Эпоха королей-героев кончилась.
Дон Чезаре удалился в свой дом с колоннами. И тогда он снова подумал:
"Если ты, о человек, прозреваешь свою смерть, следовательно, ты живешь".
Но на сей раз потребовался не один год, чтобы занять свое место живого
среди живых. Он начал раскопки с целью восстановить историю благородного
города Урия. Но никогда уже больше он не соотносил смысла своей жизни с
предпринятым делом.
Дон Чезаре полусидит в постели, под спину ему подсунуты подушки,
парализованная рука покоится на парчовой подушечке. Мариетта сидит у
изголовья кровати, на ней всегдашнее ее полотняное платье, туго
обтягивающее молодую грудь, а сама она жадно ловит шорох автомобильных шин
перед крыльцом, но автомобиля все нет и нет. Оба ждут судью Алессандро.
Мариетта тревожится, почему это так замешкался судья; а главное, она
боится, как бы полиция не опередила его и тогда ее заберут в тюрьму. Дон
Чезаре размышляет о своей смерти.
Он не задумывается над тем, существует ли тот свет, обнаружит ли он там
господа бога, будет ли господь бог его судить, и воскреснет ли он сам в
день Страшного суда, и будет ли ему уготовано вечное блаженство или вечные
муки. Он и без того знает, что нет.
Не задумывается он и над тем, есть ли смерть страдание как таковое или
просто она еще одно страдание среди прочих страданий. Он знает, что
страдание - один из бесчисленных аспектов бытия и что смерть по самой сути
своей ничто.
А думает он о том, что рожден там, где рожден, что прожил свою жизнь,
как должно прожить ее человеку знатному, сообразно с достоинством,
присущим человеку такого происхождения и такой формации вот в эти времена,
вот в этих местах и вот в этих обстоятельствах.
И он произносит громко, вслух:
- Cosi sia, да будет так, аминь!
Слова эти вовсе не означают, что он готов покориться божественному
закону, как покорны ему христиане, или закону биологическому, или
социальному, или личному, как покорны все верующие всех сект. Самому себе
он утверждает самого себя. Каков уж был, таков и есть. Ни о чем он не
жалеет, ничего не стыдится, ничего уже не желает; просто он старается
разобраться в себе самом, оповещает (самому себе) о том, каков он был и
каким он остался в свой смертный час. Вот что подразумевает он под этими
словами: "да будет так, аминь".
- Cosi sia, аминь, - отзывается Мариетта.

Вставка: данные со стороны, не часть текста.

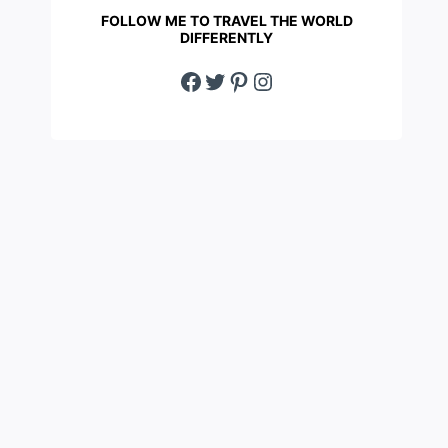
FOLLOW ME TO TRAVEL THE WORLD
DIFFERENTLY
Facebook
Twitter
Pinterest
Instagram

Она-то считает, что отозвалась, как и подобает христианке, на
предсмертную молитву христианина. Но она такая закоренелая язычница, что
смысл, который она вкладывает в слово "аминь" (хотя вряд ли сама отдает
себе в этом отчет), не так уж далек от того смысла, какой придает этому
слову дон Чезаре.
Десятки раз в своей жизни человеку высокого происхождения приходится
брать в руки оружие, воевать. Так было на протяжении всей Истории, в любые
ее эпохи. А в оставшиеся свободными от войны дни такой человек соблюдает
дистанцию между собой и всеми прочими. Дон Чезаре достаточно повоевал на
своем веку и достаточно строго соблюдал дистанцию.

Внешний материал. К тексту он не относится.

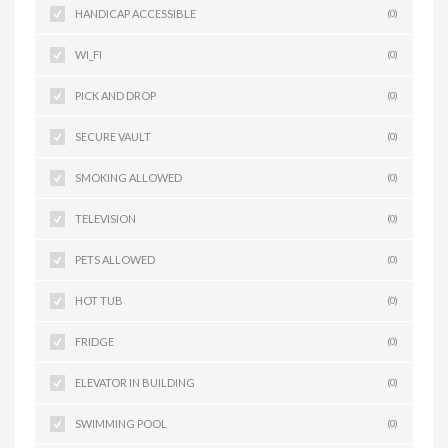
HANDICAP ACCESSIBLE
(0)
WI_FI
(0)
PICK AND DROP
(0)
SECURE VAULT
(0)
SMOKING ALLOWED
(0)
TELEVISION
(0)
PETS ALLOWED
(0)
HOT TUB
(0)
FRIDGE
(0)
ELEVATOR IN BUILDING
(0)
SWIMMING POOL
(0)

Он думает о том, что, подобно жителю Афин доперикловского периода,
римскому гражданину в годы Пунических войн, члену Конвента в 1793 году, он
из-за своего отказа подчиниться чужому закону мог примкнуть к сообществу,
пусть малочисленному, людей, ломающих подгнившие основы общества и
открывающих народам новые пути. В известные эпохи, в известных странах
человек его ранга находит опору в самом ходе Истории и, преобразуя мир,
тем самым подтверждает свое достоинство.
Думает дон Чезаре также о том, что, родись он при Августе или Тиберии,
при Лоренцо Медичи или Иване Грозном, его отказ подчиняться закону вынудил
бы его покончить с собой, к каковому выходу и прибегали люди его ранга,
когда им не удавалось ускользнуть из лап тирании. Право на самоубийство,
которое даже самые зоркие тюремщики, самые изощренные палачи могут
отсрочить лишь на время, всегда было в его глазах единственным, но
неопровержимейшим доказательством свободы человека.

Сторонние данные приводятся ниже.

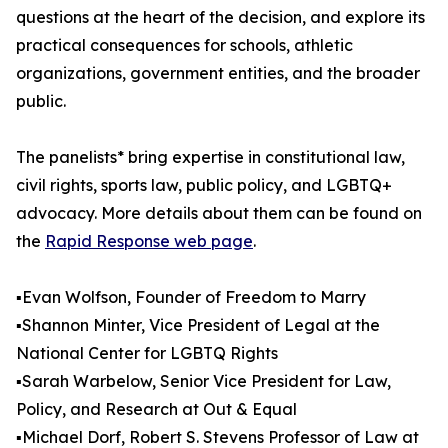
questions at the heart of the decision, and explore its
practical consequences for schools, athletic
organizations, government entities, and the broader
public.
The panelists* bring expertise in constitutional law,
civil rights, sports law, public policy, and LGBTQ+
advocacy. More details about them can be found on
the
Rapid Response web page
.
▪️Evan Wolfson, Founder of Freedom to Marry
▪️Shannon Minter, Vice President of Legal at the
National Center for LGBTQ Rights
▪️Sarah Warbelow, Senior Vice President for Law,
Policy, and Research at Out & Equal
▪️Michael Dorf, Robert S. Stevens Professor of Law at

Таким образом, думает он, и сообразно с обстоятельствами человек его
ранга считает своим долгом решиться либо на действие, либо на
самоубийство, но чаще всего на долю такого человека выпадает череда
последовательно сменяющих друг друга и друг друга порождающих обязательств
и освобождения от этих обязательств. И в самой этой постоянной смене, то
вынуждающей к действию, то освобождающей от действия, и заключается его
достоинство как человека.
Он, родившийся в 1884 году в Западной Европе, а точнее - в Южной
Италии, был обречен на медленное самоубийство, распадающееся на
последовательно сменяющие друг друга фазы в соответствии с эпохой. И
длилось это семьдесят два года, и не всегда было неприятно. Да будет так.
Аминь.
Радости познания, утехи любви и охоты - всего этого хватало с лихвой,
чтобы заполнить досуг, на который его обрекли обстоятельства. Родился он
богатым и был осыпан всеми дарами, что позволило ему стать uomo di alta
cultura - человеком высокой культуры (как говорят жители Южной Италии) и
прожигателем жизни (как выражались французы великих эпох), в те времена, в
той стране, что обрекла его на медленное самоубийство (не без приятности),
и все ради того, чтобы не уронить своего достоинства. Да будет так. Аминь.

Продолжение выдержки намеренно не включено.